The team identified 65 different fragments of the SARS-CoV-2 protein Pp1ab, an RNA replicase enzyme essential to the virus’s replication and specific to the virus. Fragments of this protein were identified in samples from all 14 patients, but not in each sample analyzed.
Points to consider
While the proteins seeming ubiquity and specificity marks it a promising potential biomarker, the team are yet to understand why it wasn’t detected in every sample, theorizing that the exercise may have impacted the production or release of viral particles, or that there may simply be different timepoints at which the proteins are present in high enough concentrations to be detected.

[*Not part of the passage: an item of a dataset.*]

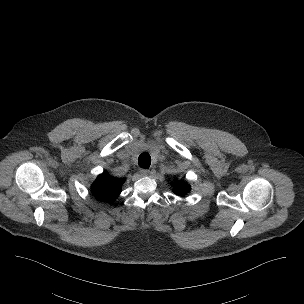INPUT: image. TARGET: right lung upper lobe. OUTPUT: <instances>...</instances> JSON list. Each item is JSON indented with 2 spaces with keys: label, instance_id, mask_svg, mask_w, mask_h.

Stringer highlights another key limitation, “We haven’t run [our tests] on people without long COVID symptoms who are currently, or who were, infected with COVID.” This raises the question: are the protein fragments observed the remnants of cells “taking out the trash” from infected cells or are they the result of active replication?
However, if the team are able to validate this biomarker candidate, it will represent a huge step forward for the diagnosis of long COVID, bringing much-needed clarity to an otherwise nebulous condition.